Birds and Bees
I'm hoping for some wisdom from those of you who have been through this, or simply may have a better perspective than I.
My daughter, Scully, is 8, bright, very inquisitive, and never forgets a goddam thing - because of this, we will begin a conversation that will last days, weeks, and sometimes months later she brings it back up again.
Up to this point, I've successfully navigated my way around any kind of sex talk with her. First, she's too young, I think. I answer her questions as they come along, but recently it's become unavoidable to have the actual penis/vagina talk. Her response to most of our talks, particularly the part about about a baby coming out of one's vagina, has been "ew, nasty". We've talked about everything but sperm/egg and the actual sex act.

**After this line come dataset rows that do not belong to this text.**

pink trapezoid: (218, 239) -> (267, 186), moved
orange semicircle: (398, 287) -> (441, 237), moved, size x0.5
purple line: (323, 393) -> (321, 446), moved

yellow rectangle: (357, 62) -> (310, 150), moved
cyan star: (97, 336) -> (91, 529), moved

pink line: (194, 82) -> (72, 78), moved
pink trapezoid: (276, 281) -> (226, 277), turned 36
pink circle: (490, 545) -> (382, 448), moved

Tomorrow The Man is going in for the old snip-snip. He has a 15 year old son, I have The Girl, we're not interested in further populating the planet. So, two nights ago, we talked to Scully about how there will be no wrastling or rough-housing this weekend around Rob since he is having surgery. She asked what kind of surgery, we told her basically it takes two people (most times) to have a baby, and since neither one of us want any more babies, it's much easier for Rob to have his tubes cut, than to have mine cut. She seemed rather satisfied with the answers at the time, but last night, at dinner, which is when she usually asks her most fucked up questions (so naturally the Heimlich maneuver is well practiced in my home), she asks how it is that it takes two people to make babies.
I have never been so happy to get a phone call from my mom in the middle of dinner. So we didn't have the talk, she went to bed, but I *know* this is going to come up again today or tomorrow.

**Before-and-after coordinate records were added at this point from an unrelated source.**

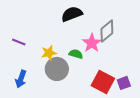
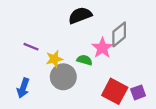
purple line: (19, 42) -> (31, 47), moved

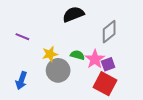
purple line: (31, 47) -> (22, 37), moved
pink star: (102, 48) -> (95, 59), moved
purple square: (138, 92) -> (108, 64), moved

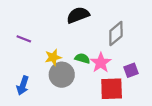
purple square: (108, 64) -> (131, 70), moved
red square: (105, 84) -> (112, 89), turned -30

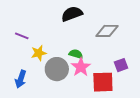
gray diamond: (116, 33) -> (107, 31), turned 40
yellow star: (53, 57) -> (39, 53), moved
pink star: (101, 63) -> (81, 67), moved

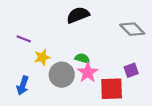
gray diamond: (107, 31) -> (132, 29), moved, turned 45

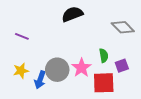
yellow star: (42, 57) -> (21, 71), moved
green semicircle: (82, 58) -> (104, 56), moved, turned 64
blue arrow: (23, 85) -> (40, 80), moved

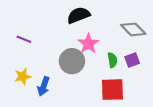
purple square: (122, 66) -> (132, 60), moved
pink star: (81, 68) -> (88, 44), moved
gray circle: (57, 70) -> (72, 61), moved

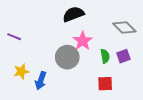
purple line: (24, 39) -> (14, 37), moved
red square: (112, 90) -> (105, 84), size x0.7

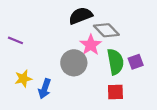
gray diamond: (124, 28) -> (106, 30), moved
green semicircle: (105, 56) -> (115, 62), size x1.6

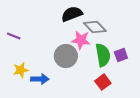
pink star: (91, 45) -> (81, 40), turned -30
blue arrow: (45, 89) -> (40, 79), turned -108
red square: (115, 92) -> (103, 82), turned -35

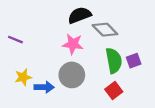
pink star: (81, 40) -> (73, 44), moved
gray circle: (66, 56) -> (72, 75), moved

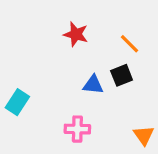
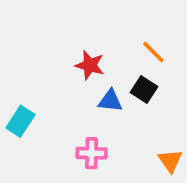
red star: (76, 34) -> (90, 65), moved
black square: (122, 75) -> (144, 90), turned -35

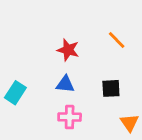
black square: (144, 90) -> (111, 88), moved, turned -36
blue triangle: (110, 101) -> (65, 84), moved

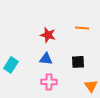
orange line: (117, 40) -> (82, 28), turned -40

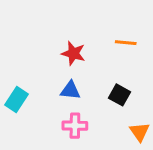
black square: (78, 62) -> (120, 95), turned 32

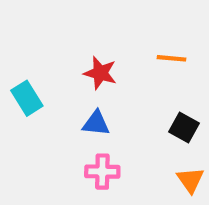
black square: (120, 95) -> (184, 128), moved
cyan rectangle: (16, 100) -> (27, 98), moved, turned -65

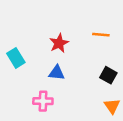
red star: (100, 73) -> (59, 43), turned 30
pink cross: (102, 172) -> (43, 101), moved

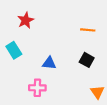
red star: (59, 43) -> (26, 20), moved
black square: (108, 75) -> (87, 60), moved

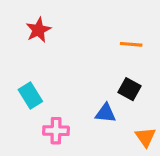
cyan rectangle: (14, 50) -> (30, 95), moved
blue triangle: (49, 63) -> (106, 113), moved

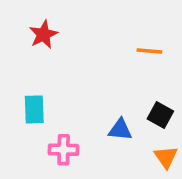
black square: (130, 89) -> (160, 115), moved
cyan rectangle: (30, 95) -> (34, 109), turned 30

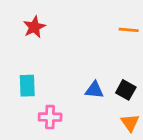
orange line: (149, 51) -> (129, 30), moved
blue triangle: (120, 130) -> (94, 90), moved

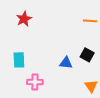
black square: (126, 90) -> (87, 55), moved

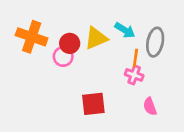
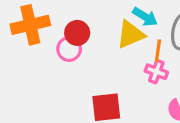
orange cross: (32, 37) -> (30, 25), turned -32
yellow triangle: (96, 38) -> (130, 35), moved

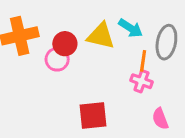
yellow triangle: (130, 35) -> (101, 36), moved, turned 36

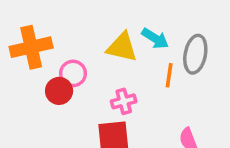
red circle: (65, 44) -> (59, 91), moved
pink cross: (141, 81) -> (124, 101), moved, turned -35

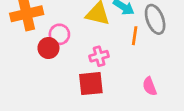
gray ellipse: (195, 54) -> (155, 19), turned -32

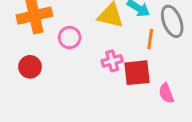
red circle: (48, 48) -> (30, 67), moved
red square: (91, 84) -> (137, 73), moved

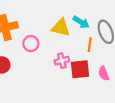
pink semicircle: (166, 93) -> (104, 74), moved

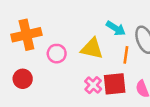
yellow triangle: (61, 28) -> (92, 49), moved
pink cross: (62, 61) -> (93, 85), moved, turned -32

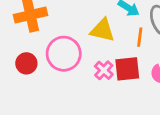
pink circle: (57, 54) -> (64, 54), moved, size x1.6

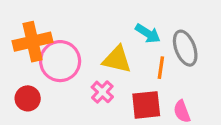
pink circle: (64, 54) -> (60, 61), moved
pink cross: (104, 70) -> (102, 92), moved

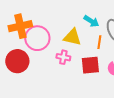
pink cross: (102, 92) -> (63, 57), turned -32
red circle: (28, 98) -> (17, 61), size x1.5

I think she's too young to have the sex talk just yet. I also know that she never asks just one person a question - she'll ask me, Rob, my mom, her teacher, and once she's heard everyone's answer, then decide for herself what she thinks about it. I have raised her thus far answering her questions as they have come along.
At what age/maturity level did you have The Talk with your kid(s)?
Is telling her she's too young to know the best way to handle it?